## [WORK TO COMPLETE]
Precisely the lines from the one with "Documentation" through the end of the data, both included, must make up the response, each restated word for word.
Top of SUPPLIED MATERIAL
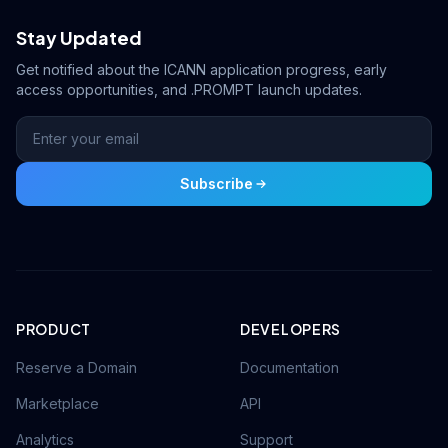
Stay Updated
Get notified about the ICANN application progress, early
access opportunities, and .PROMPT launch updates.
Subscribe
PRODUCT
DEVELOPERS
Reserve a Domain
Documentation
Marketplace
API
Analytics
Support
Bottom of SUPPLIED MATERIAL
## [RESULT FOR THIS TASK]
Documentation
Marketplace
API
Analytics
Support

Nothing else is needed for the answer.